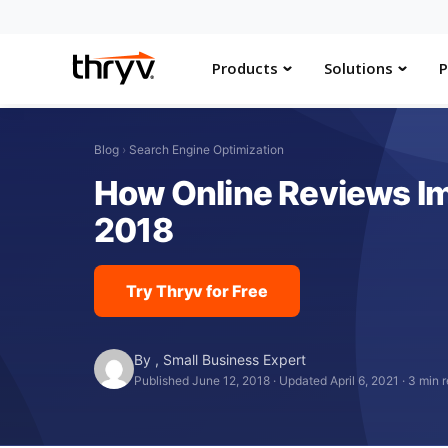
Products
Solutions
P
Blog
›
Search Engine Optimization
How Online Reviews Im
2018
Try Thryv for Free
By
,
Small Business Expert
Published June 12, 2018
·
Updated April 6, 2021
·
3 min 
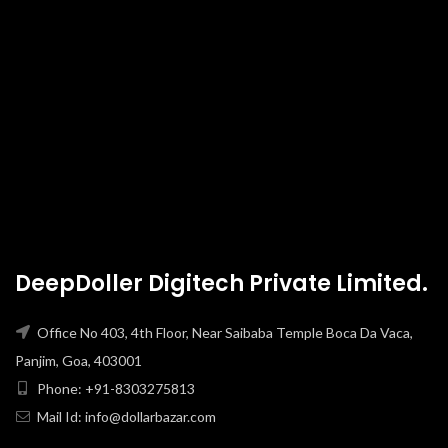
DeepDoller Digitech Private Limited.
Office No 403, 4th Floor, Near Saibaba Temple Boca Da Vaca,
Panjim, Goa, 403001
Phone: +91-8303275813
Mail Id: info@dollarbazar.com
==============================
• **PROBLEM TO WORK ON**
Reproduce the whole listing above character for character; pictures do not belong in it.

• **ANSWER TO THIS PROBLEM**
Products
Solutions
P
Blog
›
Search Engine Optimization
How Online Reviews Im
2018
Try Thryv for Free
By
,
Small Business Expert
Published June 12, 2018
·
Updated April 6, 2021
·
3 min 
DeepDoller Digitech Private Limited.
Office No 403, 4th Floor, Near Saibaba Temple Boca Da Vaca,
Panjim, Goa, 403001
Phone: +91-8303275813
Mail Id: info@dollarbazar.com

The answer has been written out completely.